In understanding this market, I will try to explain the current dynamics... in short, in more than 27 years working in the sector, it’s the toughest market I have ever known.
Economic context: inflation, interest rates and business debt
As of early 2025, the UK economy is still grappling with persistent inflationary pressures.
On 6 February, The Bank of England implemented its third interest rate cut in six months, bringing the rate down to 4.5% in an effort to stimulate economic activity, however, inflation remains sticky.
We can debate is input-cost inflation is the same as demand-led inflation until we’re blue in the face but clearly something needs to be done.
Despite these measures, businesses are typically contending with elevated debt servicing costs due to prior periods of higher interest rates and having refinancing post-Covid.
This scenario has led to a slowdown in corporate transactions as companies adopt a cautious stance amid economic uncertainties. Companies want to do deals but, frankly, they can’t. The numbers on both sale and buy side don’t currently add up.
Impact on senior level mobility
The current economic environment has had a notable impact on executive-level mobility within the hospitality sector.
Senior executives, often holding equity stakes and benefiting from long-term incentives, are displaying a tendency to remain with their current companies – who’s going to give up many years of work and earned equity when a deal could happen?
To move, there has to be a compelling reason, perhaps much more compelling than before. Risk-taking is only an option if the reward matches the risk. With fewer deals getting done, many are ‘sitting’ on their equity – who can blame them?
Policy changes: national insurance contributions and corporate restructuring
Recent Government policy changes have further complicated the landscape.
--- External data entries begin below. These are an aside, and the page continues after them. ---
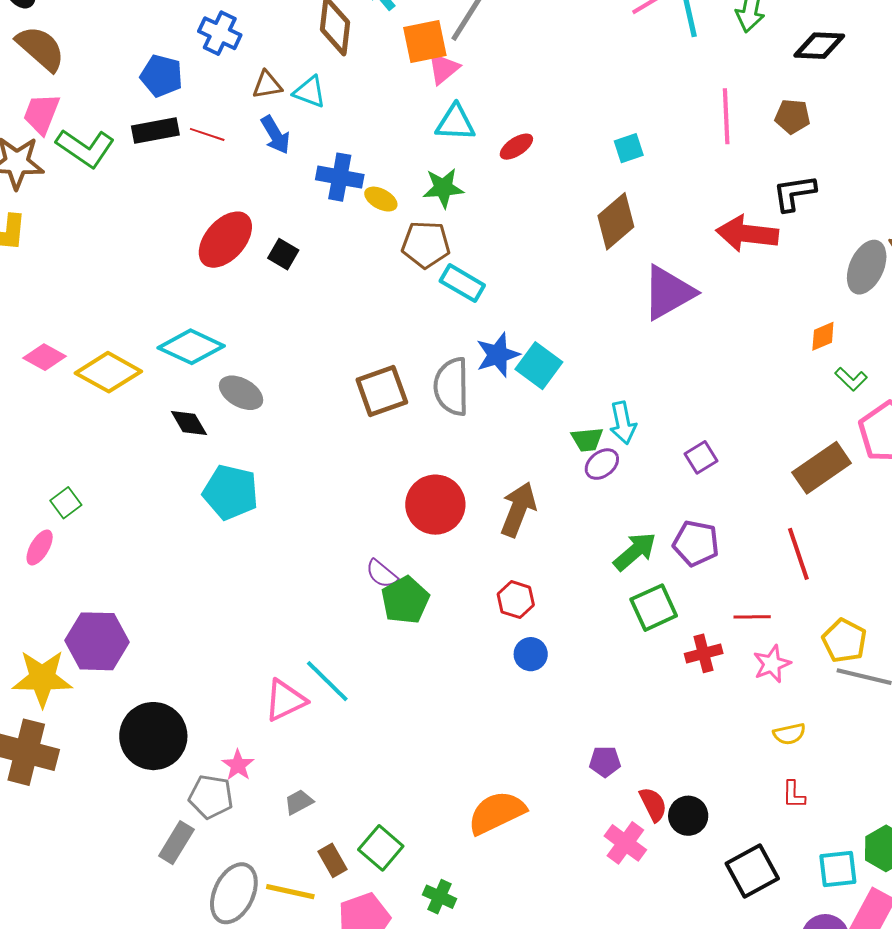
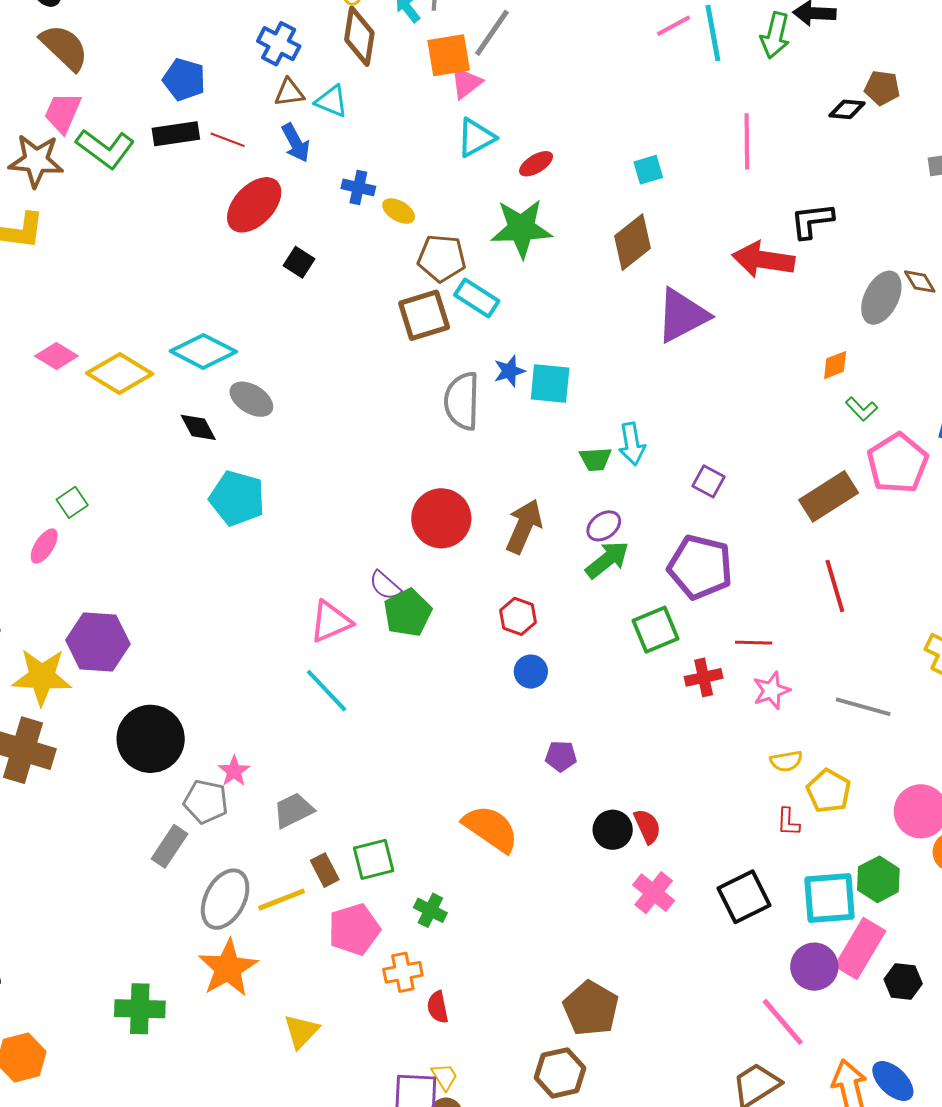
blue cross: (220, 33) -> (279, 44), moved
black diamond: (819, 46) -> (847, 109), moved, size x0.7
brown pentagon: (792, 116) -> (882, 88), moved
cyan triangle: (455, 123) -> (476, 138), turned -33
blue cross: (340, 177) -> (358, 187), size x0.7
green star: (443, 188) -> (521, 228), moved, size x1.5
red ellipse: (225, 240) -> (254, 205), moved
blue star: (498, 355) -> (509, 371), size x0.7
cyan square: (539, 366) -> (550, 384), turned -33
brown square: (382, 391) -> (424, 315), moved
purple square: (701, 457) -> (709, 481), turned -32
purple ellipse: (602, 464) -> (604, 526), moved
purple pentagon: (696, 543) -> (700, 567), size x1.4
green arrow: (635, 552) -> (607, 560), moved
red line: (798, 554) -> (835, 586), moved
yellow pentagon: (844, 641) -> (829, 791), moved
pink triangle: (285, 700) -> (331, 622), moved
purple pentagon: (605, 762) -> (561, 756), moved
gray trapezoid: (299, 802) -> (293, 810), size x1.4
orange semicircle: (497, 813) -> (491, 829), turned 58
black circle: (688, 816) -> (613, 830), moved
pink cross: (625, 843) -> (654, 893), moved
green square: (381, 848) -> (374, 859), turned 33
cyan square: (838, 869) -> (830, 898), size x1.4
yellow line: (290, 892) -> (281, 900), turned -36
The increase in employer national insurance contributions (NICs) from 13.8% to 15%, coupled with the lowering of the threshold from £9,100 to £5,000, is projected to cost the hospitality sector up to £1bn annually. Angela Rayner’s new labour laws slated for April have also made businesses err on the side of caution.
This substantial rise in operational costs has prompted companies to reassess their organisational structures.
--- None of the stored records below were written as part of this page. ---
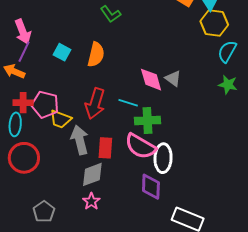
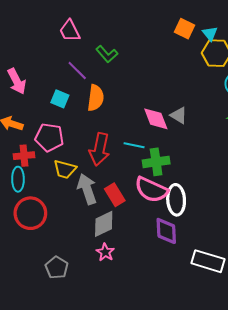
purple line: (24, 52) -> (77, 70), moved, turned -65
pink pentagon: (45, 105) -> (49, 137), moved
red rectangle: (105, 148) -> (115, 195), turned -30

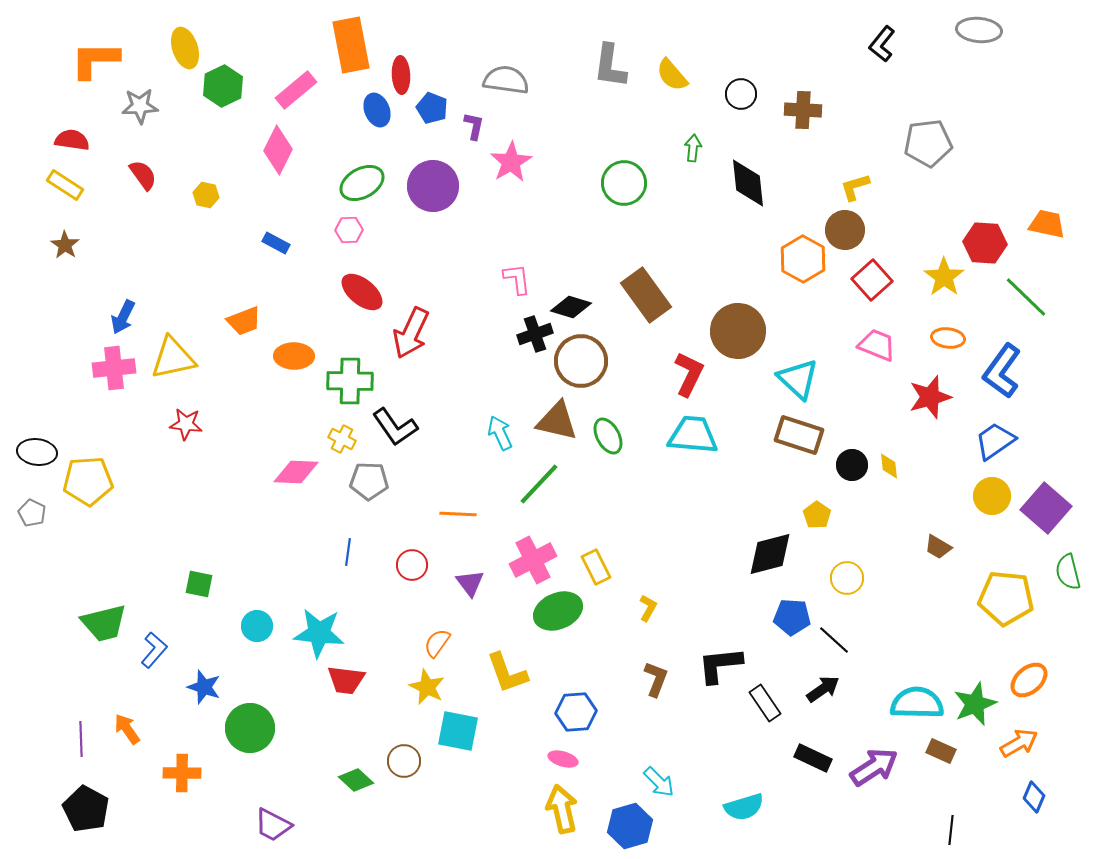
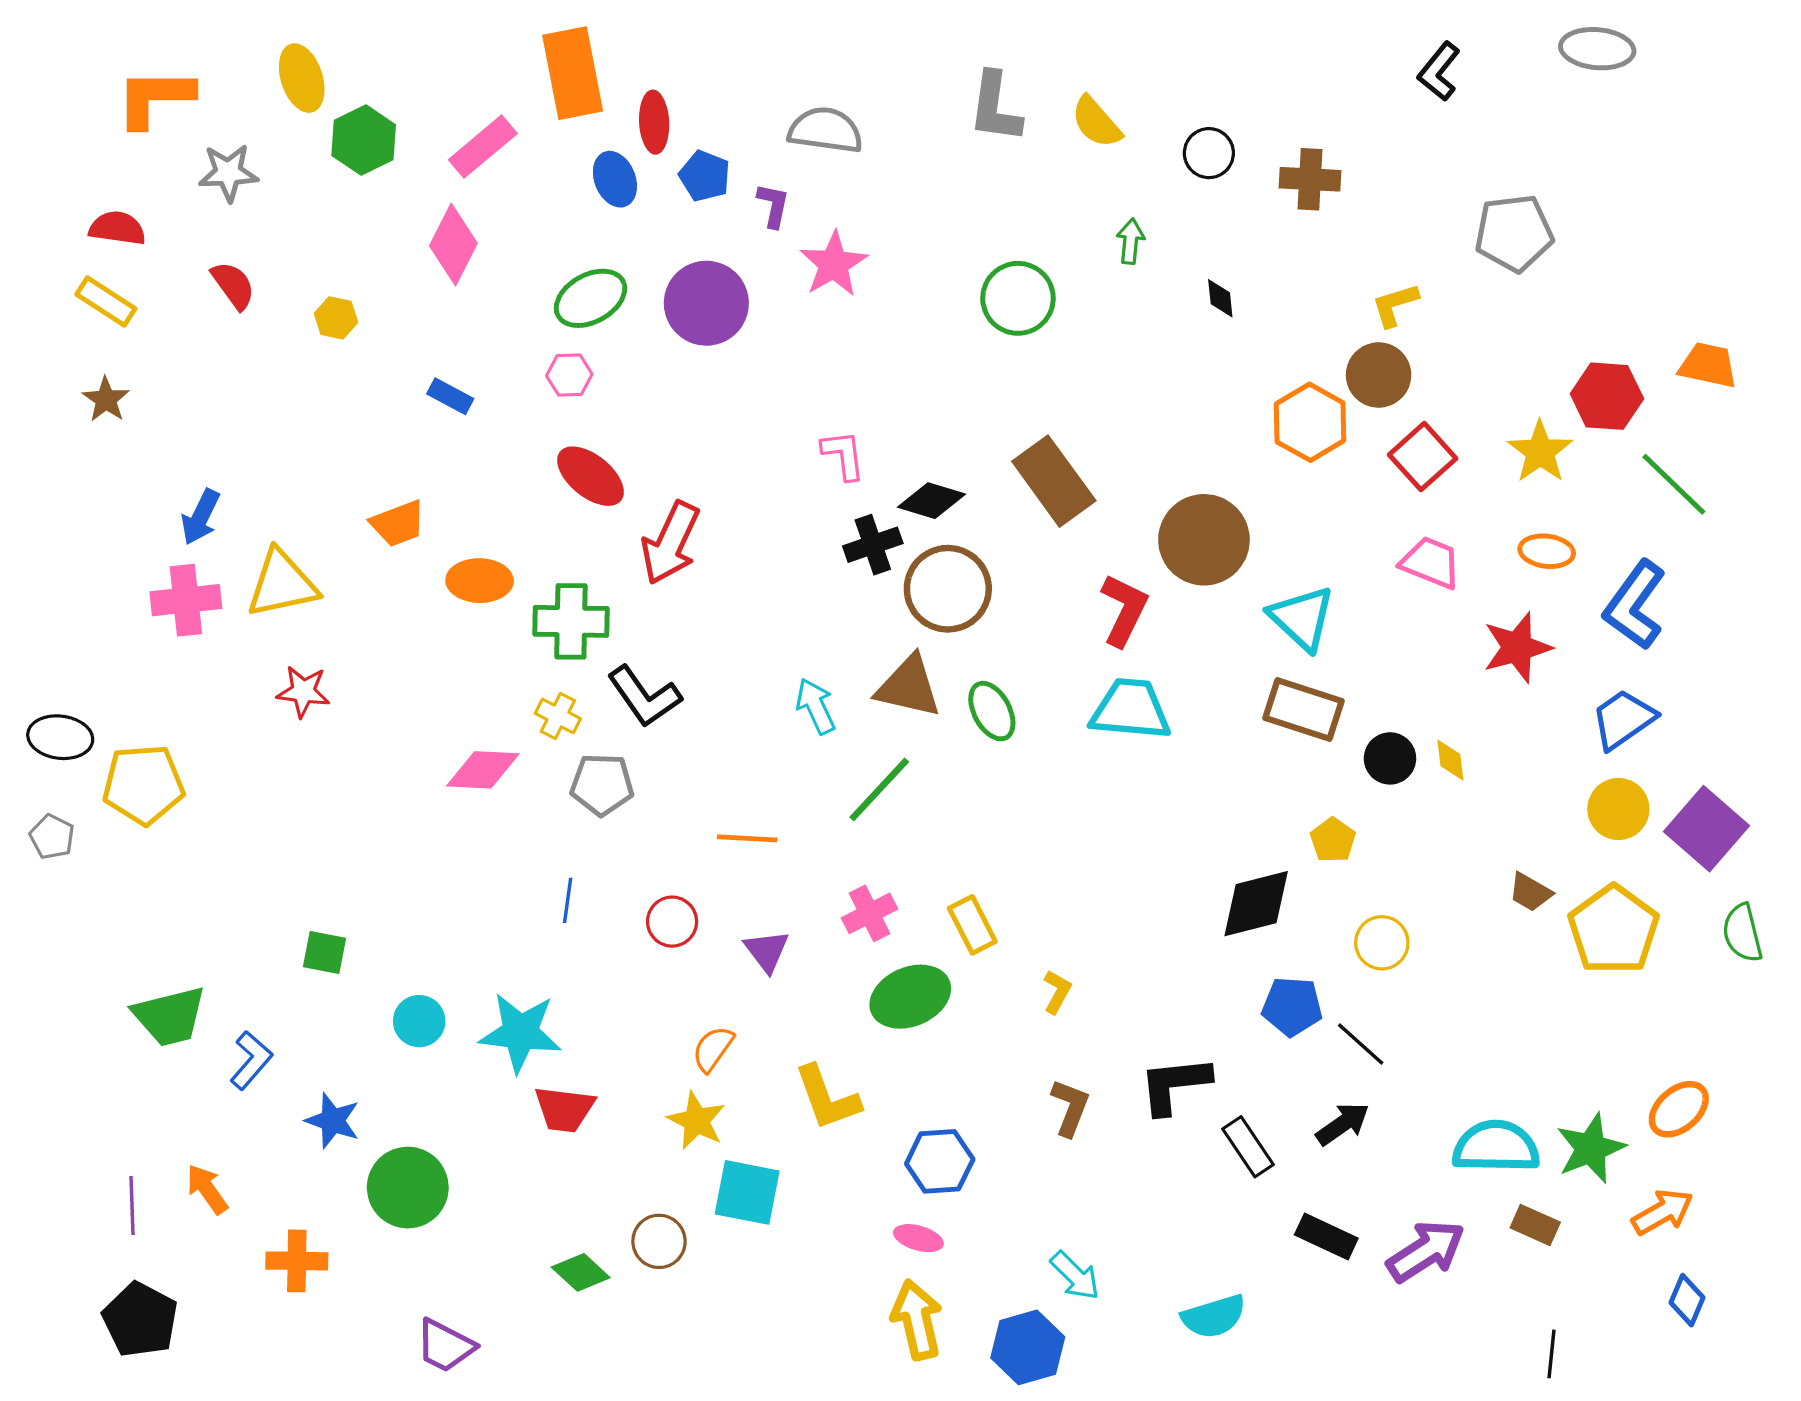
black diamond: (748, 183) -> (1220, 298), size x0.5
pink cross: (533, 560) -> (869, 913), size x0.7
yellow pentagon: (1006, 598) -> (1614, 930), moved, turned 30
For instance, in the pub industry, leaders like Marston’s, Stonegate, Greene King and Mitchells & Butlers are reportedly facing tens of millions of pounds in additional expenses. These additional costs can often lead to strategic decisions aimed at cost reduction, including unfortunately potential redundancies.
I can’t think of many companies of scale in the sector that haven’t restructured in the past six months. Yes, some of this is just good housekeeping but I’ve heard of companies losing 30% of their ‘head office’ work force and similar in area and regional roles.
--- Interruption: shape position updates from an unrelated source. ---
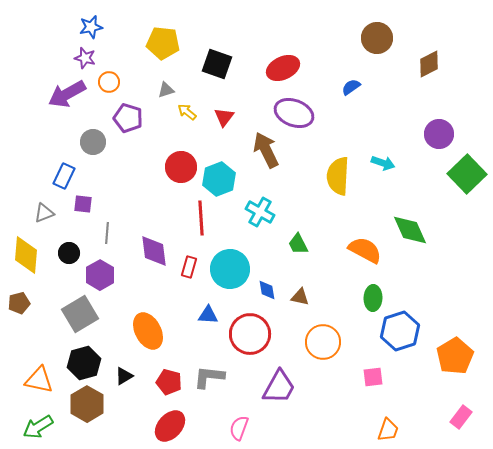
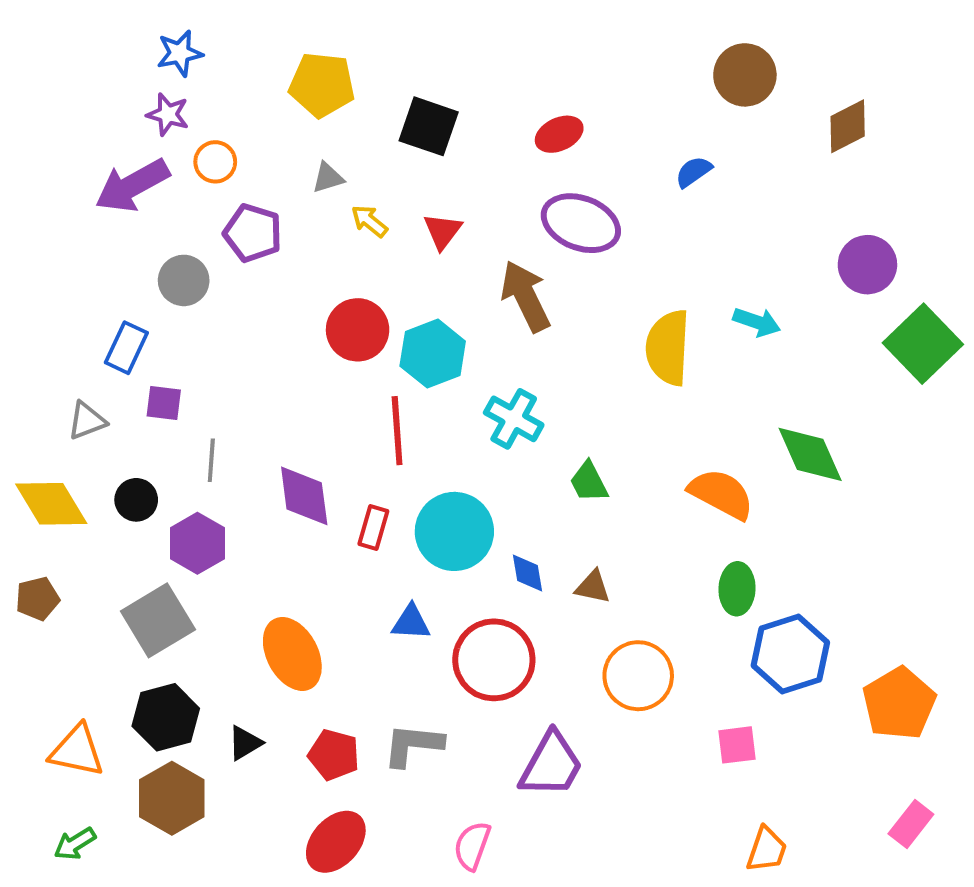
red ellipse: (283, 68) -> (559, 134), size x0.7
yellow diamond: (26, 255) -> (51, 504), turned -36
green arrow: (38, 427) -> (75, 844), size x0.7

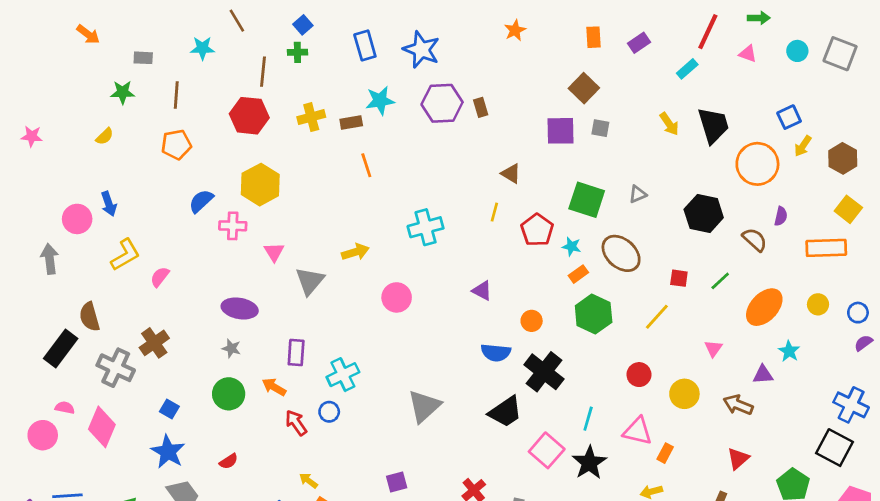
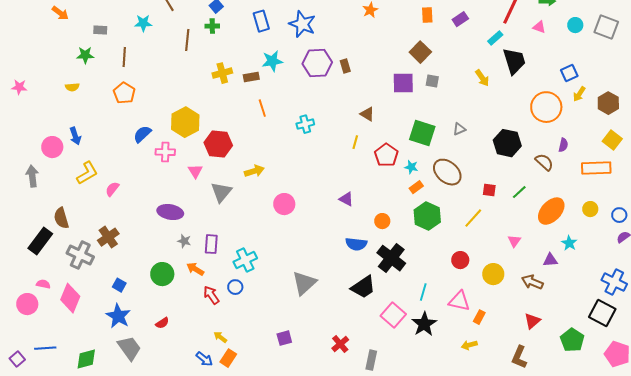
red hexagon: (249, 116) -> (218, 144), moved
black trapezoid: (713, 125) -> (514, 61), moved
yellow semicircle: (105, 136) -> (72, 87), turned 40
orange pentagon: (176, 145) -> (124, 93), turned -30
cyan cross: (426, 227) -> (305, 124), moved, size x0.7
gray star: (231, 348) -> (184, 241), moved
These ‘field’ roles are getting looked at closely - we’ve seen one well-known casual dining brand reduce its area management population by almost half.
Labour market dynamics: supply, demand and salary implications
The convergence of increased labour supply due to redundancies and a cautious hiring approach from companies has created a unique dynamic in the labour market.
With more professionals seeking opportunities and fewer positions available, there is a downward pressure on salaries, particularly for those recently displaced.
In contrast, individuals currently employed, especially at senior levels, are inclined to retain their positions, valuing job security and existing benefits over the uncertainties of a job transition.
Conversely this can push salaries ‘up’, if you’re trying to hire from this pool of ‘settled’ people - a truly polarised market.
Weirdly, there are opportunities for good recruiters in this environment. The best recruiters have very strong networks, credibility and knowledge, and can get to people that otherwise would not apply for roles or look to move.
Conclusion
The UK’s hospitality recruitment market at the senior level is currently characterised by reduced mobility, cautious hiring practices and downward pressure on salaries for the majority of job seekers.
It is the quietest market we have seen since 2008-09 and we don’t expect this to change until inflation falls, interest rates normalise around 2% to 3%, the Government starts to listen to business (fat chance!) and the flow of capital increases.
Deals drive change, change drives recruitment. My personal feeling is this could be six to 12 months away and we’re in for a hugely challenging year in the sector. I would love to be proven wrong.